#  Online Retail Orders with Akka and Db2 Event Store

This notebook uses the [Scala](https://www.scala-lang.org/) programming language
to interact with IBM Db2 Event Stream. It demonstrates how to:

* Connect to Event Store
* Show the data that you inserted using WebSockets, Alpakka, Akka Streams and Db2 Event Store
* Manipulate and aggregate the data with Spark SQL
* Visualize the information with interactive Brunel charts

Run this notebook after running the setup notebook and after (or while)
feeding data in via the `db2-event-store-akka-streams` Scala app.

## Connect to IBM Db2 Event Store

### Determine the IP address of your host

Obtain the IP address of the host that you want to connect to by running the appropriate command for your operating system:

* On Mac, run: `ifconfig`
* On Windows, run: `ipconfig`
* On Linux, run: `hostname -i`

Edit the `host = "XXX.XXX.XXX.XXX"` value in the next cell to provide the IP address.

In [None]:
// Set your host IP address
var host = "XXX.XXX.XXX.XXX"

// Port will be 1100 for version 1.1.2 or later (5555 for version 1.1.1)
var port = "1100"

// Table name
var tableName = "OnlineRetailOrderDetail"

// Database name
var db = "TESTDB"

## Add Brunel integration
Use cell magic to install the Brunel integration for Apache Toree (Scala).

In [None]:
%AddJar -magic https://brunelvis.org/jar/spark-kernel-brunel-all-2.3.jar -f

## Import Scala packages

Import packages for Scala, Spark, and IBM Db2 Event Store.

In [None]:
import sys.process._
import java.io.File
import scala.concurrent.{Await, Future}
import scala.concurrent.duration.Duration
import org.apache.log4j.{Level, LogManager, Logger}
import org.apache.spark._
import org.apache.spark.sql.expressions.Window
import org.apache.spark.sql.functions._
import org.apache.spark.sql.ibm.event.EventSession
import org.apache.spark.sql.Row
import org.apache.spark.sql.types._
import com.ibm.event.catalog.TableSchema
import com.ibm.event.common.ConfigurationReader
import com.ibm.event.example.DataGenerator
import com.ibm.event.oltp.EventContext
import com.ibm.event.oltp.InsertResult

## Connect to Event Store

In [None]:
ConfigurationReader.setConnectionEndpoints(host + ":" + port)

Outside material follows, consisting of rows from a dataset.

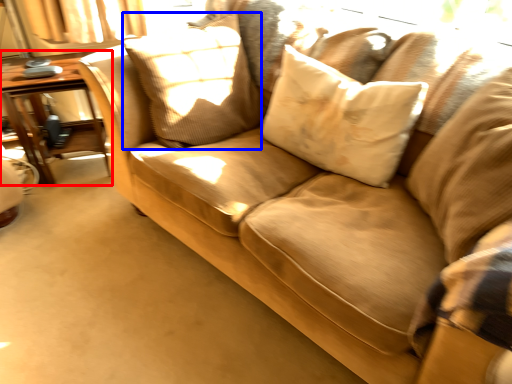 Question: Among these objects, which one is nearest to the camera, table (highlighted by a red box) or pillow (highlighted by a blue box)?

Choices:
 (A) table
 (B) pillow

Answer: (B) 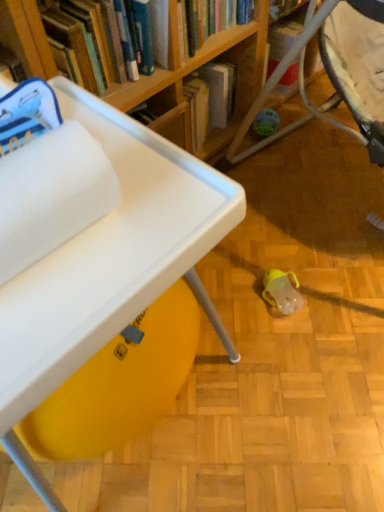 You are a GUI agent. You are given a task and a screenshot of the screen. Output one action in this format:
    pyautogui.click(x=<x>, y=<y>)
    Task: Click on the vacant space to the right of white plastic table at lower left
    
    Given the screenshot: What is the action you would take?
    pyautogui.click(x=287, y=391) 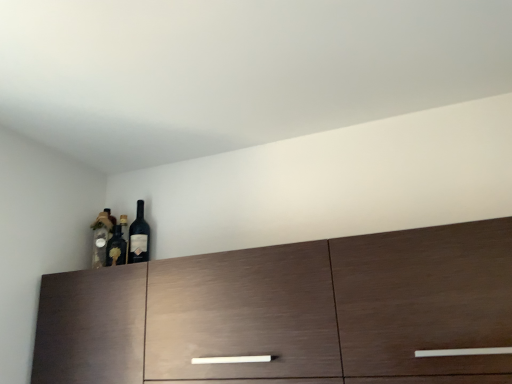 Question: Is dark wood cabinet at center to the left or to the right of matte glass wine bottle at upper left in the image?

Choices:
 (A) left
 (B) right

Answer: (B)

Question: Based on their sizes in the image, would you say dark wood cabinet at center is bigger or smaller than matte glass wine bottle at upper left?

Choices:
 (A) small
 (B) big

Answer: (B)

Question: Which is nearer to the dark wood cabinet at center?

Choices:
 (A) matte glass wine bottle at upper left
 (B) matte glass bottle at left

Answer: (A)

Question: Which object is positioned farthest from the matte glass bottle at left?

Choices:
 (A) dark wood cabinet at center
 (B) matte glass wine bottle at upper left

Answer: (A)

## Load data from the Event Store table into a DataFrame

In [None]:
val sqlContext = new EventSession(spark.sparkContext, db)
import sqlContext.implicits._

val table = sqlContext.loadEventTable(tableName)
table.registerTempTable(tableName)

## Show the count and latest rows
Running this cell over and over is the fastest way to see that you have
successfully been inserting rows.

> Note: A timestamp was used for the `id`, so we can use that to sort events as they were received.

In [None]:
sqlContext.sql(s"select count(*) from $tableName").show()
sqlContext.sql(s"select * from $tableName order by id desc").show(3)  // Show most recent 3

Cell magic provides a is a prettier way of showing the latest 3 rows:

In [None]:
%%dataframe --limit 3
sqlContext.sql(s"select * from $tableName order by id desc")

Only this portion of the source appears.